To help promote research on generalizing task-oriented dialogue agents to new contexts, Amazon Alexa has launched a dialogue-based AI challenge on the site EvalAI. As benchmarks for the challenge, we have also released a set of models that achieve state-of-the-art performance on five of the seven challenge tasks.
The challenge — which we call DialoGLUE, for Dialogue Language Understanding Evaluation — is intended to encourage research on representation-based transfer, domain adaptation, and sample-efficient task learning. Advances in these techniques should enable conversational generalizability, or the ability of dialogue agents trained on one task to adapt easily to new tasks.
For instance, if we had an agent that was trained to handle restaurant bookings, we would like to be able adapt it to handling hotel reservations with minimal retraining. Today, however, the work required to extend the functionality of a dialogue agent often scales linearly with the number of added domains.
We believe that, at least in part, this is because of a lack of standardization in the datasets and evaluation methodologies used by the dialogue research community. To support DialoGLUE, we have released a data set that aggregates seven publicly accessible dialogue data sets but standardizes their data representations, so they can be used in combination to train and evaluate a single dialogue model.
The annotations in the data set span four natural-language-understanding tasks. The first is intent prediction, or determining what service the user wants a voice agent to provide. The second is slot filling, or determining what entities the user has mentioned and their types. For instance, when given the instruction, “Play ‘Popstar’ by DJ Khaled”, a voice agent should recognize “Popstar” as the value of the slot Song_Name and “DJ Khaled” as the value of the slot Artist_Name.
The third task is semantic parsing, or determining the hierarchy of intents and slot values encoded in a single utterance. For instance, in the instruction “Get me tickets to Hamilton”, the intent to find the theater at which Hamilton is playing would be hierarchically nested inside the intent to buy tickets.
Finally, the fourth task is dialogue state tracking, or determining how the user’s intents, and the slots and slot-values required to fulfill those intents, change over the course of a conversation.
The DialoGLUE challenge on EvalAI proposes two evaluation settings, and participants may submit entries for either or both.
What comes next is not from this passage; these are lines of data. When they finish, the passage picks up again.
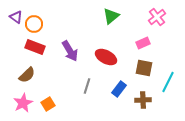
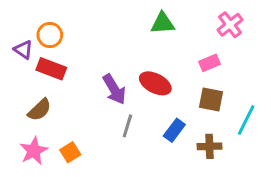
green triangle: (111, 16) -> (163, 23), turned 36
purple triangle: (16, 17) -> (23, 50), moved
purple arrow: (70, 51) -> (114, 89), moved

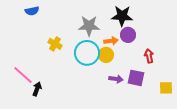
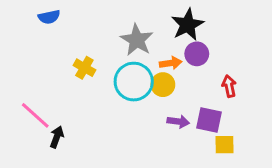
black star: (122, 16) -> (188, 25), turned -30
gray star: (89, 26) -> (137, 40), turned 30
yellow square: (166, 88) -> (224, 145), moved

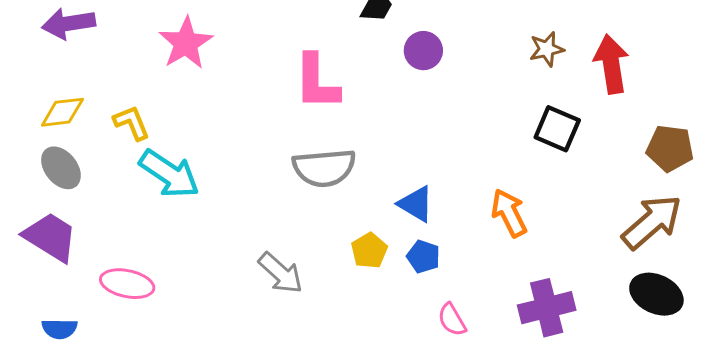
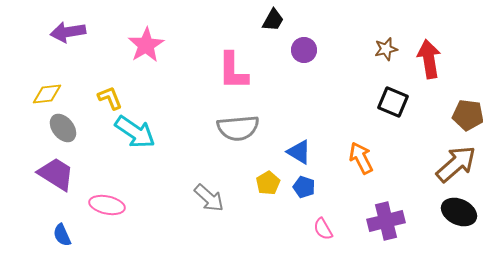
yellow diamond: (62, 112) -> (47, 94), moved
blue semicircle: (59, 329) -> (62, 235), turned 65

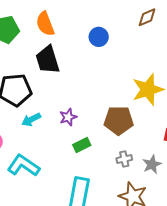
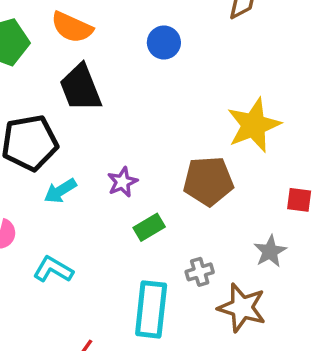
orange semicircle: (45, 24) -> (72, 27), turned -40
gray cross: (124, 159) -> (200, 272), moved
cyan L-shape: (23, 166) -> (53, 269), size x0.7

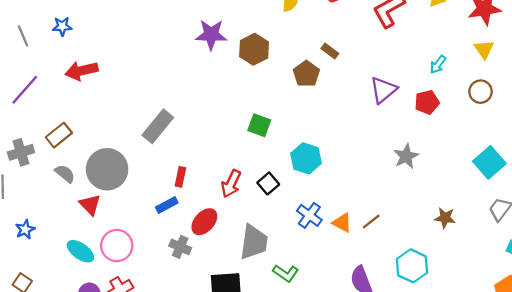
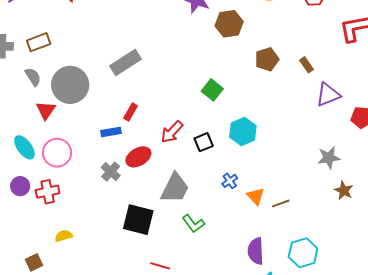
brown rectangle: (330, 51) -> (307, 65), moved
blue cross: (309, 215) -> (230, 181), size x0.7
brown star: (445, 218) -> (344, 190), moved

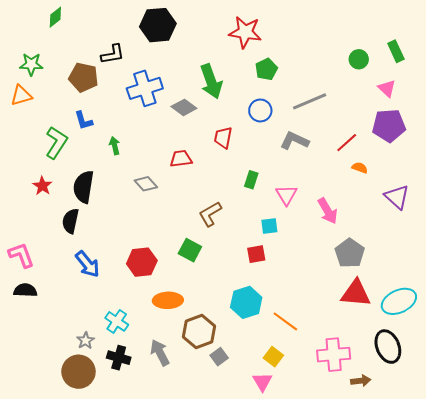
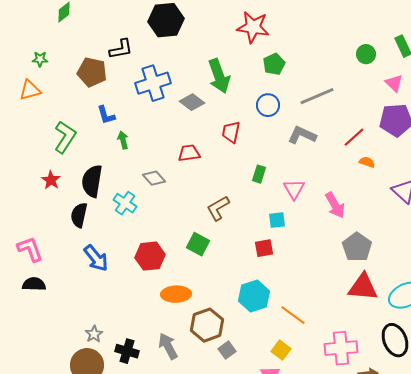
green star: (31, 64) -> (40, 59), size x0.7
blue L-shape: (84, 121) -> (106, 115), moved
cyan cross: (117, 321) -> (125, 203), moved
In the first setting — the full-data setting — the challenge is to use the complete data set to train a dialogue model that can complete the seven tasks associated with the seven source data sets. In the second setting — the few-shot setting — the challenge is to train the dialogue model on only a fraction of the available data, approximately 10%.
DialoGLUE is a rolling challenge, so participants may submit their models at any time, and the leaderboard will be continuously updated.
On five of the seven tasks, our baseline models deliver state-of-the-art results, which both demonstrates the value of our aggregate data set and provides a bar for participants in the challenge to clear. Like the models, the baseline system is publicly available.